• _The problem_
Where the data below has the string "going", return the whole line.

[Page images and extracted text]
::::::::

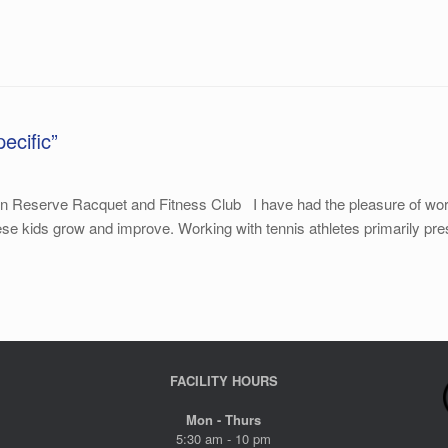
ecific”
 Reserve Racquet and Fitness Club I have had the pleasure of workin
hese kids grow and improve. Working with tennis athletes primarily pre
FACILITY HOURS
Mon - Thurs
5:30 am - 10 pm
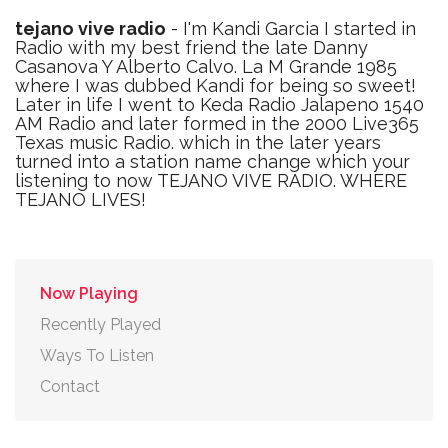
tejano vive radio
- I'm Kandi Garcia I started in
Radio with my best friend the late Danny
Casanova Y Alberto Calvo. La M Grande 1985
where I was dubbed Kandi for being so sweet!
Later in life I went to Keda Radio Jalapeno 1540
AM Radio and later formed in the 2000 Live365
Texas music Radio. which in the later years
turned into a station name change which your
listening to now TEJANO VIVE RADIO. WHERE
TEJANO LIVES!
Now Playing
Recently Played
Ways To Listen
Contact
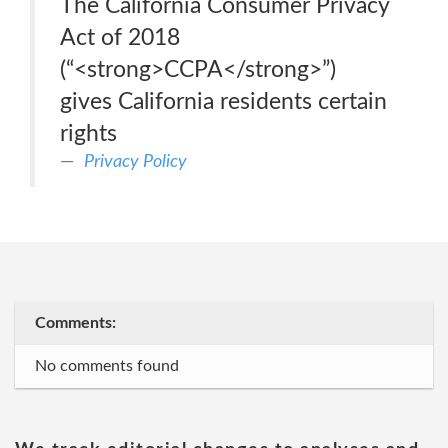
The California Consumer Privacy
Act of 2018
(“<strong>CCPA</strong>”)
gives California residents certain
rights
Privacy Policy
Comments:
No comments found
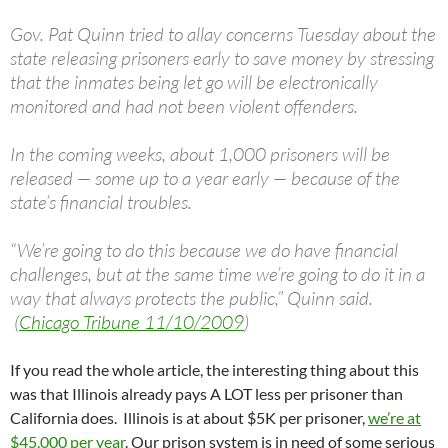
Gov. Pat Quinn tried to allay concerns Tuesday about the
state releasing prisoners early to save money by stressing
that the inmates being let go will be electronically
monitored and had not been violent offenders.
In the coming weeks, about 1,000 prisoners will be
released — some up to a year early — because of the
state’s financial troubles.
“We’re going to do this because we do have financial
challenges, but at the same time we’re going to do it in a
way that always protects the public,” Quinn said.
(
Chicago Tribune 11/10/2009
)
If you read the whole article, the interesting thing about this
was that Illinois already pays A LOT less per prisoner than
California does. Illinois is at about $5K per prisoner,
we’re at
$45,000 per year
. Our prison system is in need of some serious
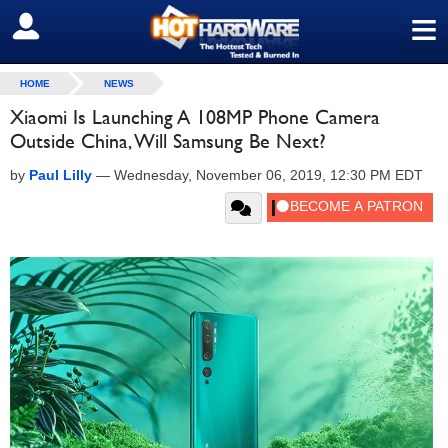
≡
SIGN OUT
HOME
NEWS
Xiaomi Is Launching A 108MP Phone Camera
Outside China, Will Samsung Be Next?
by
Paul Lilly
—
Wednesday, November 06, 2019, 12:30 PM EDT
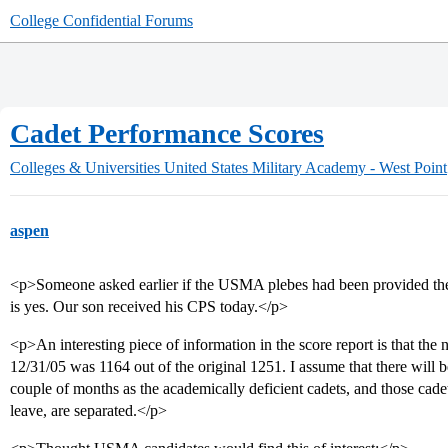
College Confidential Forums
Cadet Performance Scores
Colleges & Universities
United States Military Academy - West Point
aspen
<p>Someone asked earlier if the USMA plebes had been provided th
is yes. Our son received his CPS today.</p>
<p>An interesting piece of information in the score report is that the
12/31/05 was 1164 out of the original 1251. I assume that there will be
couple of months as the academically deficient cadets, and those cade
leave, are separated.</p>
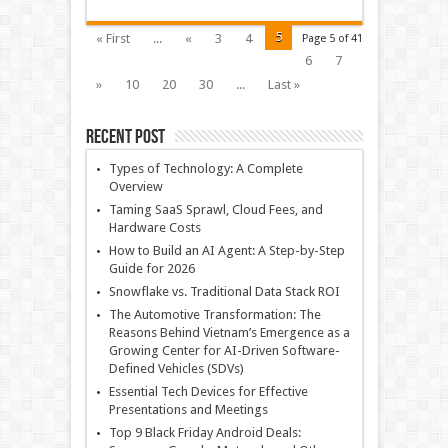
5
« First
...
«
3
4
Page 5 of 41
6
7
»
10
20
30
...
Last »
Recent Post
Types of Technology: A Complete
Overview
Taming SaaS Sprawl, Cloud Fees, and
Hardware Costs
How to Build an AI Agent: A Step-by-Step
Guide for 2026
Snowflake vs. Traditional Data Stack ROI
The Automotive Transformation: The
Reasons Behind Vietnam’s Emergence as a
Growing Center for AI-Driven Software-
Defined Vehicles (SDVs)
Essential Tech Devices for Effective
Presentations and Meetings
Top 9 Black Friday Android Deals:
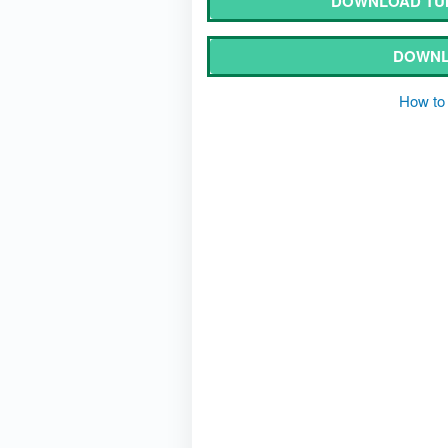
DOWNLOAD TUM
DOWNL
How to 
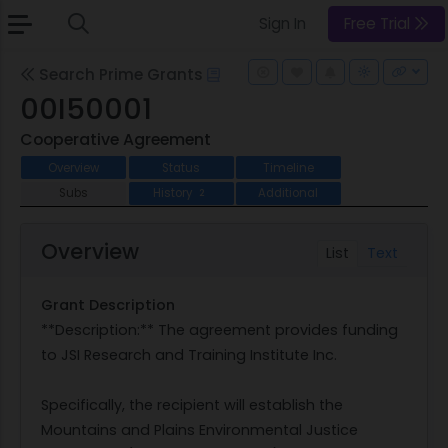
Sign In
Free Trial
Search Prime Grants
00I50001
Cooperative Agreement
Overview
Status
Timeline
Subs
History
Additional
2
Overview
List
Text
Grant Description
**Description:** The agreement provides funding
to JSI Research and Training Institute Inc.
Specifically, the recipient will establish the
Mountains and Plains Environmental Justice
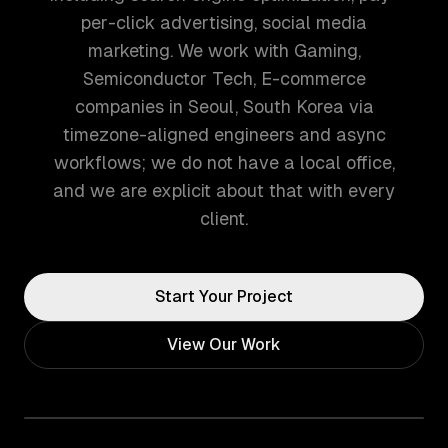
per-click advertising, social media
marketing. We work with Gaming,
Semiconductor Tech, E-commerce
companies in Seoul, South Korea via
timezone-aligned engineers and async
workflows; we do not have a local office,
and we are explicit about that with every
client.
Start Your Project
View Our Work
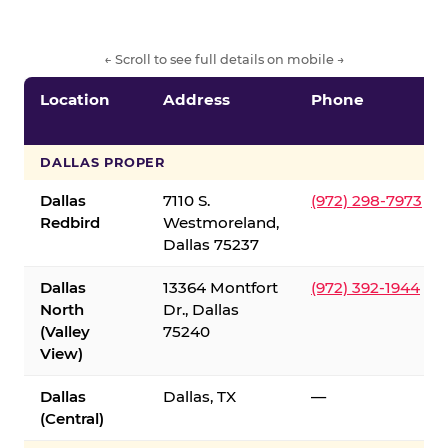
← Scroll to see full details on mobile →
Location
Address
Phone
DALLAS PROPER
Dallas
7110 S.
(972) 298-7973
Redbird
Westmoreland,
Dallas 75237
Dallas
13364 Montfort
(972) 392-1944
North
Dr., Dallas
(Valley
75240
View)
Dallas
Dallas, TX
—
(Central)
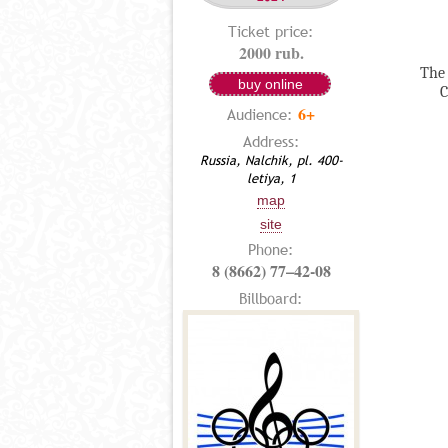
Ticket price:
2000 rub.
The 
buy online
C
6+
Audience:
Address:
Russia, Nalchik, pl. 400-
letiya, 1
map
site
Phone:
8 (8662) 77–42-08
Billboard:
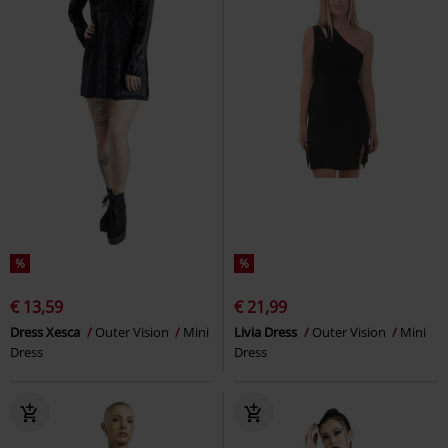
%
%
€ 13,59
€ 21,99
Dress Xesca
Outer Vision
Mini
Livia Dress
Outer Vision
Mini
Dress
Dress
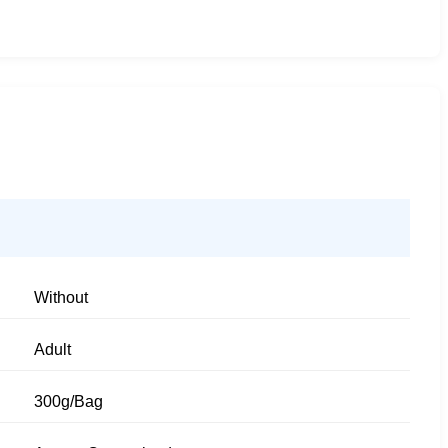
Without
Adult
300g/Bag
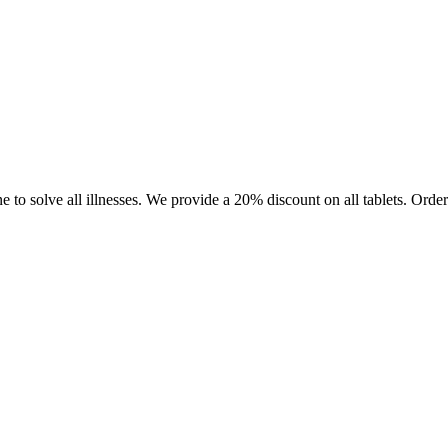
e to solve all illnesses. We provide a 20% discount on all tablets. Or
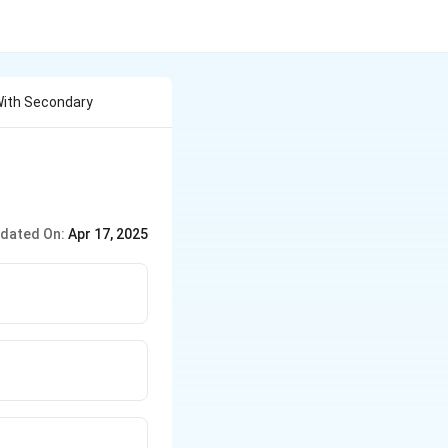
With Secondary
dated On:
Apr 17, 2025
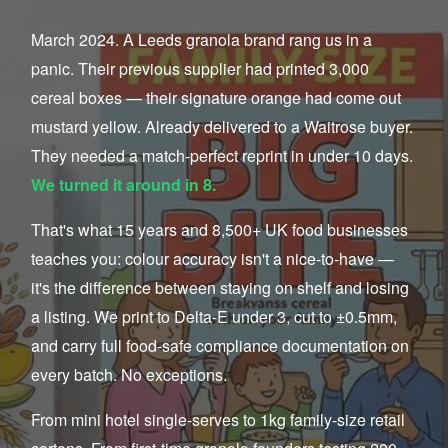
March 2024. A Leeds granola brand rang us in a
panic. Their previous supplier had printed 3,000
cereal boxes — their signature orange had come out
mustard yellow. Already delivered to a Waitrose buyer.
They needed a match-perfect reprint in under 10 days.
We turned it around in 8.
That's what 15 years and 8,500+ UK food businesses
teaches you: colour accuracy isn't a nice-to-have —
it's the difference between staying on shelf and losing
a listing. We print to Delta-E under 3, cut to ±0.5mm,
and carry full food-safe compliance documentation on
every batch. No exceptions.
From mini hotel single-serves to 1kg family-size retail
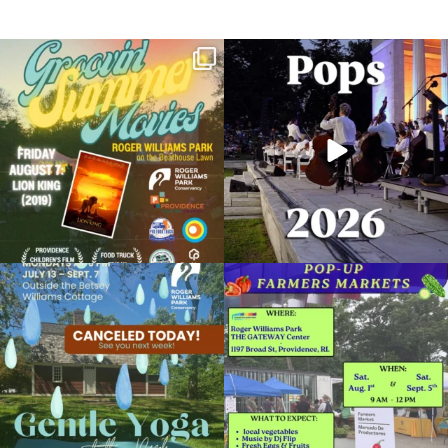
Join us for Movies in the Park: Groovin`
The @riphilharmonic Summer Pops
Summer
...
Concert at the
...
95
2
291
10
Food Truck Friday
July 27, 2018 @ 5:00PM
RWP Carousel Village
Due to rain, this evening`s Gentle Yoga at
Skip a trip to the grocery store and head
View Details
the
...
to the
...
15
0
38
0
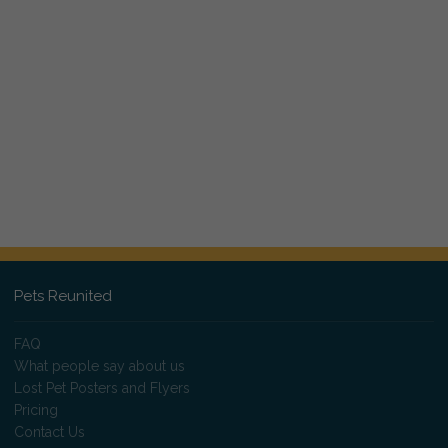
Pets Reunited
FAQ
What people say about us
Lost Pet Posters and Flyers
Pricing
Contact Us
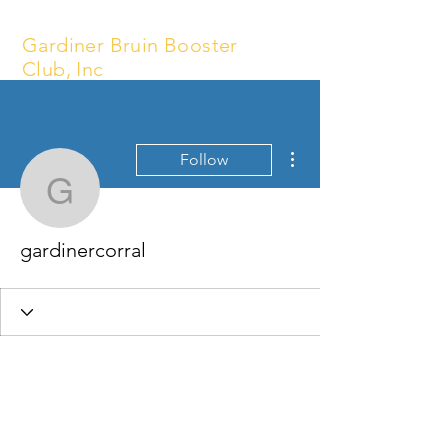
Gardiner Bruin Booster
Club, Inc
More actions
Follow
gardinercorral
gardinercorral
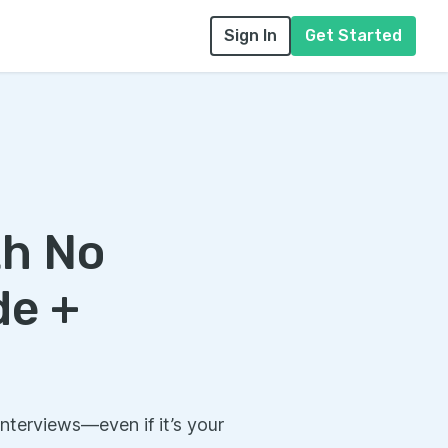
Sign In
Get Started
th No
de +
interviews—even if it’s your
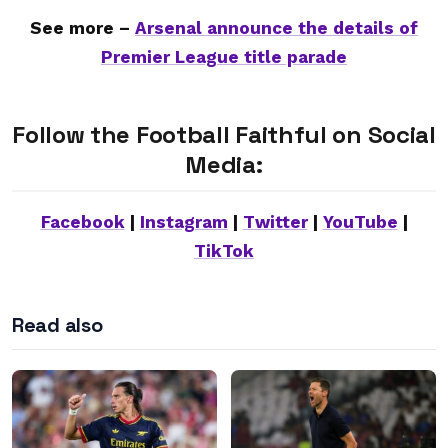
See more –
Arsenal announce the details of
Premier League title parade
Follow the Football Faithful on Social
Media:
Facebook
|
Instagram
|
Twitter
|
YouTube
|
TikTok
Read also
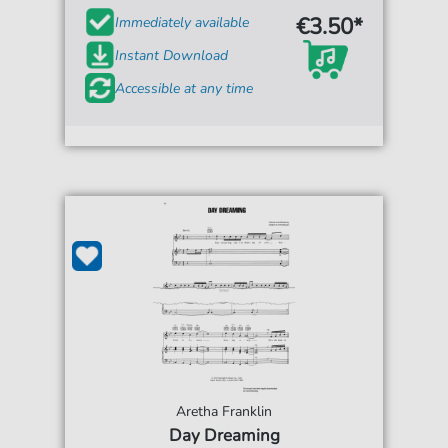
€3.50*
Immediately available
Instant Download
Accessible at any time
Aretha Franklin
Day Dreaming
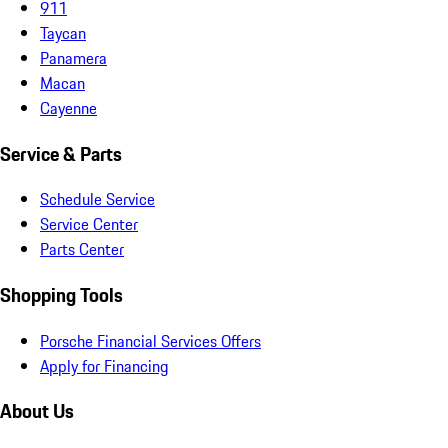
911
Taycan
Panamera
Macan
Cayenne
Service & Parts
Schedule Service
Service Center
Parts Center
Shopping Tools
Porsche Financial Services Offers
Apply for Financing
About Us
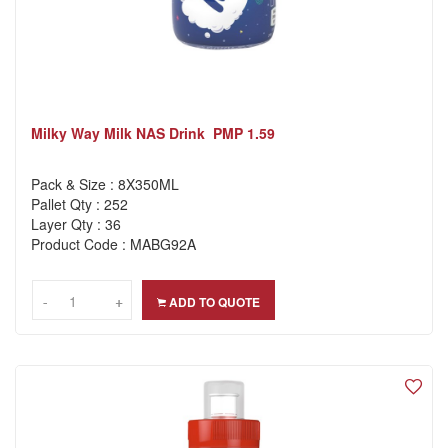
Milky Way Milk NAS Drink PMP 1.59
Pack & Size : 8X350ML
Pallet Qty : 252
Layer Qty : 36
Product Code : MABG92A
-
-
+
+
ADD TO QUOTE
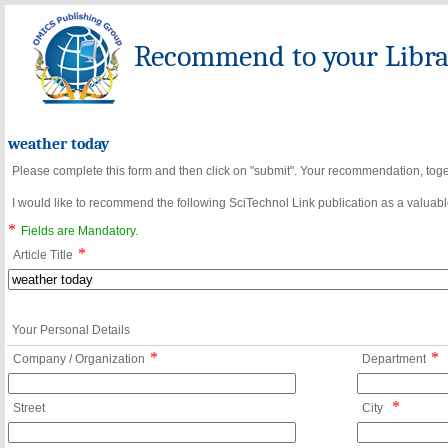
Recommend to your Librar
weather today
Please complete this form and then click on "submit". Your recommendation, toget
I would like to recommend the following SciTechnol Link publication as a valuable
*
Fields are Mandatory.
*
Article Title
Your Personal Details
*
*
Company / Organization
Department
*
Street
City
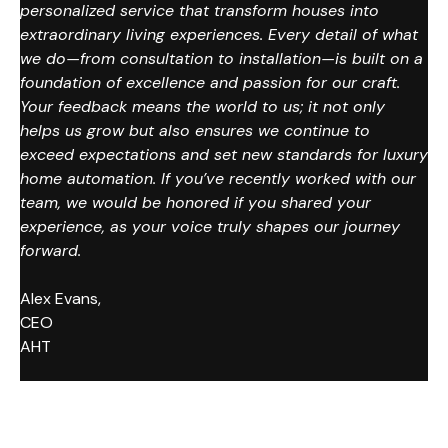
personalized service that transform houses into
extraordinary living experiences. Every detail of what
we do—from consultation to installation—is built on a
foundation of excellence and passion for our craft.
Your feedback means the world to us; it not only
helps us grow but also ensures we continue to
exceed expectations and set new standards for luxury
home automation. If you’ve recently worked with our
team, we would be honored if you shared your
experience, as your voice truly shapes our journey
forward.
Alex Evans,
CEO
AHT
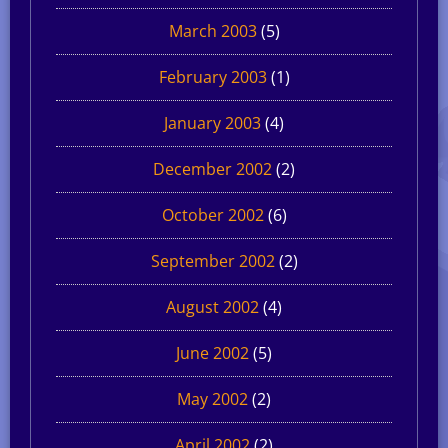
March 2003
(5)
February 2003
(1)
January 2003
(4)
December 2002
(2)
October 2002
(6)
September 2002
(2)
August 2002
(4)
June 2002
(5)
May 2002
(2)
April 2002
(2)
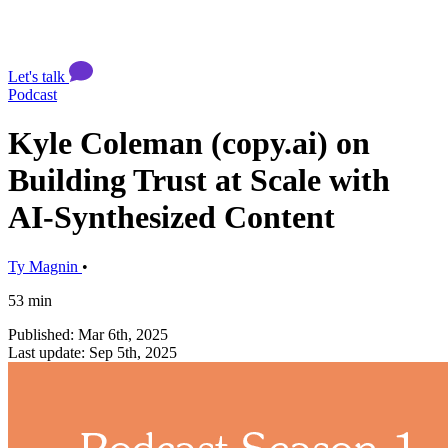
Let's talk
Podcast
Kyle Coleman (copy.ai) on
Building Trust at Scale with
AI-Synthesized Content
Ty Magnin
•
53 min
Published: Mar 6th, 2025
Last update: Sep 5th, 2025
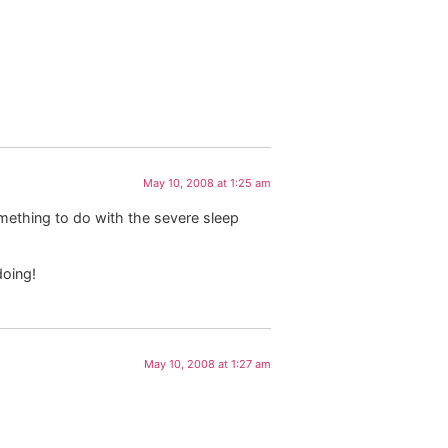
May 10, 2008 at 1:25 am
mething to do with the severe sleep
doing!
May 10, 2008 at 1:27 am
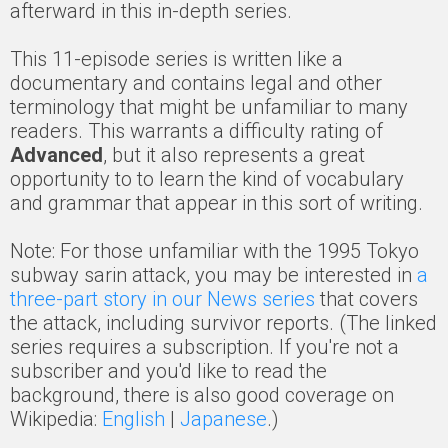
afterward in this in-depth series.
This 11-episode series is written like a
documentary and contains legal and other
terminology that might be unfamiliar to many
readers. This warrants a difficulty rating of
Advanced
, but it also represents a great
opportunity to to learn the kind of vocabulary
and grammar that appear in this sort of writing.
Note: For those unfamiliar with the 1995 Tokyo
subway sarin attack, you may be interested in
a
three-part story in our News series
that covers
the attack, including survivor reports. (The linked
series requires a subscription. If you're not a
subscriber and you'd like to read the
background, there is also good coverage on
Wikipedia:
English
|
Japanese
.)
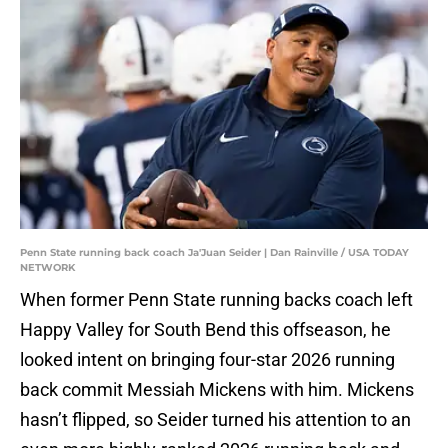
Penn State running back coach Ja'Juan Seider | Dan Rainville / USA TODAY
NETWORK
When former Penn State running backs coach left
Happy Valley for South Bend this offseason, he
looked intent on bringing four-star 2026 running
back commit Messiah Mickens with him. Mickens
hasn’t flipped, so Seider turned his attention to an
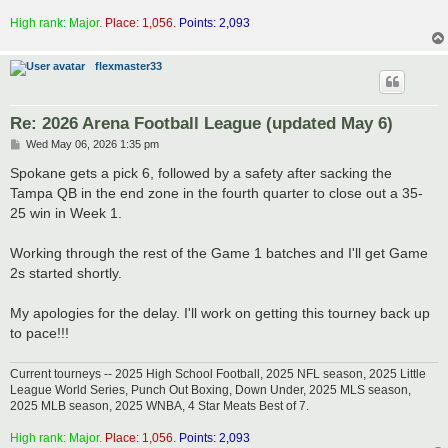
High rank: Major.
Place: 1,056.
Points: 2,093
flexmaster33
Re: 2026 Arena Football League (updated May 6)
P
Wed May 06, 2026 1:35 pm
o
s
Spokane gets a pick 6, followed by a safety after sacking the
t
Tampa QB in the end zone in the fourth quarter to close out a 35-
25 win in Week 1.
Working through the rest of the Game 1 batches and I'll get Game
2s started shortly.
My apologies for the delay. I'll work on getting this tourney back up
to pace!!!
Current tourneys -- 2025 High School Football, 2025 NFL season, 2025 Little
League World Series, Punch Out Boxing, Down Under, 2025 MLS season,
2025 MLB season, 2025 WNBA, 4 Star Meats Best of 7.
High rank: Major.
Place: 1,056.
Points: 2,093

::::::::

• _Exercise solution_
“We’re going to do this because we do have financial
challenges, but at the same time we’re going to do it in a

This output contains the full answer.